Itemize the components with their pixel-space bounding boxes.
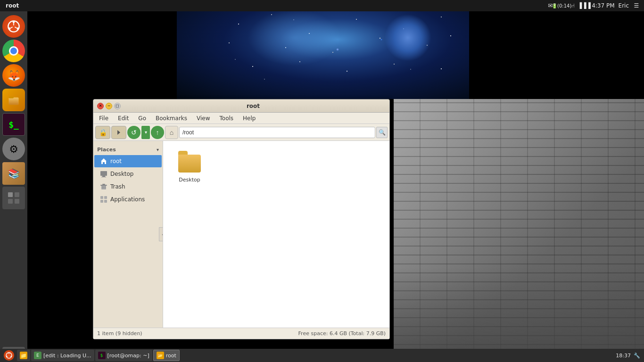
svg-rect-25 (100, 196, 103, 199)
refresh-button[interactable]: ↺ (127, 126, 140, 139)
taskbar-label-root: root (166, 353, 176, 359)
launcher-ubuntu-button[interactable] (2, 15, 25, 38)
taskbar-launcher-icon[interactable] (2, 350, 16, 361)
sidebar: Places ▾ root (93, 141, 163, 328)
svg-point-31 (10, 356, 11, 357)
menu-edit[interactable]: Edit (114, 114, 132, 123)
signal-icon[interactable]: ▐▐▐ (580, 2, 588, 9)
menu-bookmarks[interactable]: Bookmarks (152, 114, 191, 123)
maximize-button[interactable]: □ (114, 103, 121, 109)
launcher: 🦊 $_ ⚙ 📚 (0, 11, 27, 362)
launcher-books-button[interactable]: 📚 (2, 162, 25, 185)
battery-indicator[interactable]: 🔋(0:14) (558, 2, 565, 9)
sidebar-item-trash[interactable]: Trash (94, 181, 162, 193)
sidebar-trash-label: Trash (110, 183, 125, 190)
taskbar-time: 18:37 (616, 353, 631, 359)
file-label-desktop: Desktop (179, 177, 200, 183)
file-content-area: Desktop (163, 141, 389, 328)
svg-rect-20 (100, 185, 107, 186)
taskbar-icon-edit: E (34, 352, 41, 359)
up-button[interactable]: ↑ (151, 126, 164, 139)
window-titlebar: ✕ − □ root (93, 99, 389, 113)
svg-rect-12 (8, 199, 13, 204)
toolbar: 🔒 ↺ ▾ ↑ ⌂ (93, 124, 389, 141)
taskbar-label-terminal: [root@omap: ~] (107, 353, 149, 359)
apps-icon (100, 196, 107, 203)
trash-icon (100, 183, 107, 190)
svg-point-1 (13, 21, 15, 23)
statusbar-right: Free space: 6.4 GB (Total: 7.9 GB) (298, 330, 386, 337)
bluetooth-icon[interactable]: ⑁ (569, 2, 577, 9)
statusbar-left: 1 item (9 hidden) (97, 330, 142, 337)
svg-rect-27 (100, 200, 103, 203)
svg-point-32 (7, 356, 8, 357)
svg-rect-8 (9, 98, 19, 105)
folder-icon (178, 152, 201, 175)
launcher-settings-button[interactable]: ⚙ (2, 138, 25, 160)
taskbar-icon-terminal: $ (98, 352, 106, 359)
minimize-button[interactable]: − (106, 103, 112, 109)
menu-tools[interactable]: Tools (216, 114, 238, 123)
topbar: root ✉ 🔋(0:14) ⑁ ▐▐▐ 4:37 PM Eric ☰ (0, 0, 644, 11)
menu-view[interactable]: View (193, 114, 214, 123)
svg-point-30 (8, 353, 9, 354)
taskbar-item-edit[interactable]: E [edit : Loading U... (31, 350, 94, 361)
close-button[interactable]: ✕ (97, 103, 104, 109)
window-title: root (121, 103, 386, 109)
sidebar-section-arrow[interactable]: ▾ (157, 147, 159, 152)
menu-bar: File Edit Go Bookmarks View Tools Help (93, 113, 389, 124)
file-grid: Desktop (171, 148, 382, 187)
statusbar: 1 item (9 hidden) Free space: 6.4 GB (To… (93, 328, 389, 339)
location-bar[interactable] (179, 127, 375, 138)
launcher-firefox-button[interactable]: 🦊 (2, 64, 25, 87)
taskbar-system-icon[interactable]: 🔧 (634, 353, 640, 359)
svg-rect-16 (100, 171, 107, 176)
svg-point-3 (8, 27, 11, 30)
sidebar-applications-label: Applications (110, 196, 145, 203)
window-body: Places ▾ root (93, 141, 389, 328)
svg-marker-15 (101, 158, 107, 164)
svg-line-6 (11, 27, 13, 28)
filemanager-window: ✕ − □ root File Edit Go Bookmarks View T… (93, 99, 390, 339)
taskbar-time-area: 18:37 🔧 (616, 353, 642, 359)
sidebar-toggle[interactable]: ‹ (159, 227, 163, 241)
launcher-files-button[interactable] (2, 89, 25, 111)
taskbar-item-0[interactable]: 📁 (17, 350, 30, 361)
file-item-desktop[interactable]: Desktop (171, 148, 208, 187)
desktop-icon (100, 170, 107, 178)
sidebar-root-label: root (110, 158, 122, 165)
launcher-chrome-button[interactable] (2, 40, 25, 62)
refresh-dropdown-button[interactable]: ▾ (141, 126, 150, 139)
topbar-menu-icon[interactable]: ☰ (633, 2, 640, 9)
menu-go[interactable]: Go (134, 114, 150, 123)
svg-marker-14 (117, 130, 120, 135)
home-button[interactable]: ⌂ (165, 126, 178, 139)
launcher-workspace-button[interactable] (2, 187, 25, 209)
forward-button[interactable] (111, 126, 126, 139)
sidebar-section-label: Places (97, 147, 116, 153)
taskbar-item-root[interactable]: 📂 root (153, 350, 180, 361)
menu-file[interactable]: File (95, 114, 112, 123)
sidebar-desktop-label: Desktop (110, 171, 134, 177)
svg-rect-13 (15, 199, 19, 204)
svg-rect-9 (9, 97, 14, 99)
svg-rect-18 (101, 177, 106, 177)
back-button[interactable]: 🔒 (95, 126, 110, 139)
sidebar-item-desktop[interactable]: Desktop (94, 168, 162, 180)
search-button[interactable]: 🔍 (376, 127, 388, 138)
taskbar-label-edit: [edit : Loading U... (43, 353, 91, 359)
menu-help[interactable]: Help (239, 114, 259, 123)
svg-rect-11 (15, 192, 19, 197)
svg-rect-10 (8, 192, 13, 197)
window-controls: ✕ − □ (97, 103, 121, 109)
topbar-title: root (6, 2, 19, 9)
taskbar: 📁 E [edit : Loading U... $ [root@omap: ~… (0, 349, 644, 362)
launcher-terminal-button[interactable]: $_ (2, 113, 25, 136)
topbar-time: 4:37 PM (592, 2, 614, 9)
sidebar-item-root[interactable]: root (94, 155, 162, 167)
sidebar-item-applications[interactable]: Applications (94, 193, 162, 206)
svg-line-5 (15, 27, 17, 28)
svg-rect-26 (104, 196, 107, 199)
taskbar-item-terminal[interactable]: $ [root@omap: ~] (95, 350, 152, 361)
topbar-user: Eric (619, 2, 629, 9)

### WHAT TO PRODUCE
Copy each line of the listing that holds the word "time".

### WRITTEN RESPONSE
taskbar-time: 18:37 (616, 353, 631, 359)
taskbar-time-area: 18:37 🔧 (616, 353, 642, 359)
topbar-time: 4:37 PM (592, 2, 614, 9)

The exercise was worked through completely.